* _What is being asked_
What you write must match the records exactly, except for the images, which are left out.

BEGIN Material for the task

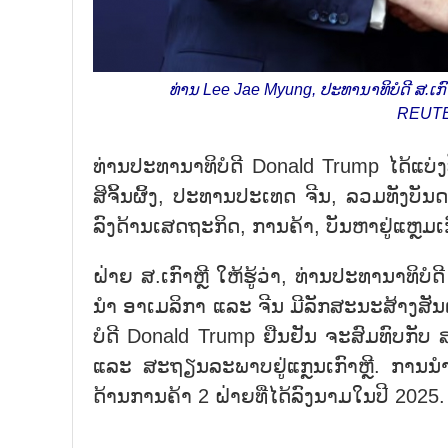
ທ່ານ Lee Jae Myung, ປະທານາທິບໍດີ ສ.ເກົ
REUTE
ທ່ານ​ປະ​ທາ​ນາ​ທິ​ບໍ​ດີ Donald Trump ໄດ້​ແບ່ງ​ປ
ສິ​ຈິ້ນ​ຜິ້ງ, ​ປະ​ທານ​ປະ​ເທດ ຈີນ, ລວມ​ທັງ​ບັນ​ດາ
ລົງ​ດ້ານ​ເສດ​ຖະ​ກິດ, ການ​ຄ້າ, ບັນ​ຫາ​ຢູ່​ແຫຼ
ຝ່າຍ ສ.ເກົາ​ຫຼີ ໃຫ້​ຮູ້​ວ່າ, ທ່ານ​ປະ​ທາ​ນາ​ທິ
ນຳ ອາ​ເມ​ລິ​ກາ ແລະ ຈີນ ມີ​ລັກ​ສະ​ນະ​ສ້າງ​ສັນ​ຕໍ່​
ບໍ​ດີ Donald Trump ຢືນ​ຢັນ​ ຈະ​ສົມ​ທົບ​ກັບ ສ.
ແລະ ສະ​ຖຽ​ນ​ລະ​ພາບ​ຢູ່​ແກຼນ​ເກົາ​ຫຼີ. ການ​ນຳ 2 ທ
ດ້ານ​ການ​ຄ້າ 2 ຝ່າຍ​ທີ່​ໄດ້​ລົງ​ນາ​ມ​ໃນ​ປີ 2025.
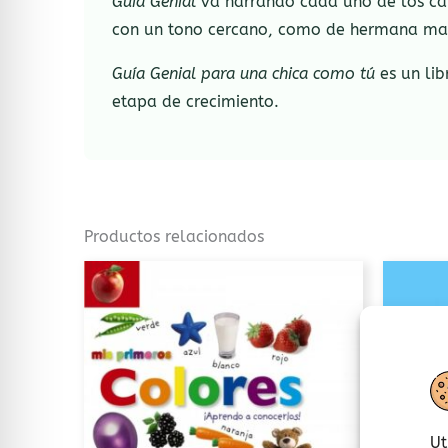
Guía Genial
va narrando cada uno de los cam
con un tono cercano, como de hermana mayo
Guía Genial para una chica como tú
es un lib
etapa de crecimiento.
Productos relacionados
Ut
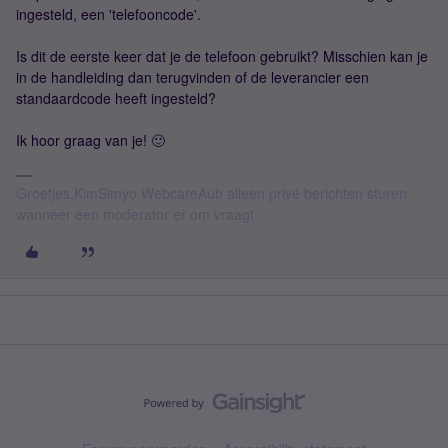
ingesteld, een 'telefooncode'.
Is dit de eerste keer dat je de telefoon gebruikt? Misschien kan je
in de handleiding dan terugvinden of de leverancier een
standaardcode heeft ingesteld?
Ik hoor graag van je! 🙂
Groetjes,KimSimyo WebcareAub alleen privé berichten sturen
wanneer een moderator er om vraagt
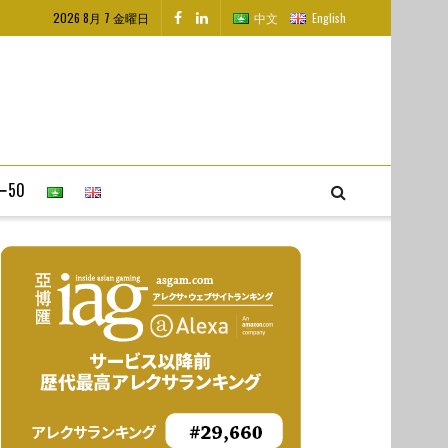
2026 8月 7 金曜日
中文
English
50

END Material for the task

* _Your solution_
ທ່ານ Lee Jae Myung, ປະທານາທິບໍດີ ສ.ເກົ
REUTE
ທ່ານ​ປະ​ທາ​ນາ​ທິ​ບໍ​ດີ Donald Trump ໄດ້​ແບ່ງ​ປ
ສິ​ຈິ້ນ​ຜິ້ງ, ​ປະ​ທານ​ປະ​ເທດ ຈີນ, ລວມ​ທັງ​ບັນ​ດາ
ລົງ​ດ້ານ​ເສດ​ຖະ​ກິດ, ການ​ຄ້າ, ບັນ​ຫາ​ຢູ່​ແຫຼ
ຝ່າຍ ສ.ເກົາ​ຫຼີ ໃຫ້​ຮູ້​ວ່າ, ທ່ານ​ປະ​ທາ​ນາ​ທິ
ນຳ ອາ​ເມ​ລິ​ກາ ແລະ ຈີນ ມີ​ລັກ​ສະ​ນະ​ສ້າງ​ສັນ​ຕໍ່​
ບໍ​ດີ Donald Trump ຢືນ​ຢັນ​ ຈະ​ສົມ​ທົບ​ກັບ ສ.
ແລະ ສະ​ຖຽ​ນ​ລະ​ພາບ​ຢູ່​ແກຼນ​ເກົາ​ຫຼີ. ການ​ນຳ 2 ທ
ດ້ານ​ການ​ຄ້າ 2 ຝ່າຍ​ທີ່​ໄດ້​ລົງ​ນາ​ມ​ໃນ​ປີ 2025.
Guía Genial
va narrando cada uno de los cam
con un tono cercano, como de hermana mayo
Guía Genial para una chica como tú
es un lib
etapa de crecimiento.
Productos relacionados
Ut
ingesteld, een 'telefooncode'.
Is dit de eerste keer dat je de telefoon gebruikt? Misschien kan je
in de handleiding dan terugvinden of de leverancier een
standaardcode heeft ingesteld?
Ik hoor graag van je! 🙂
Groetjes,KimSimyo WebcareAub alleen privé berichten sturen
wanneer een moderator er om vraagt
2026 8月 7 金曜日
中文
English
50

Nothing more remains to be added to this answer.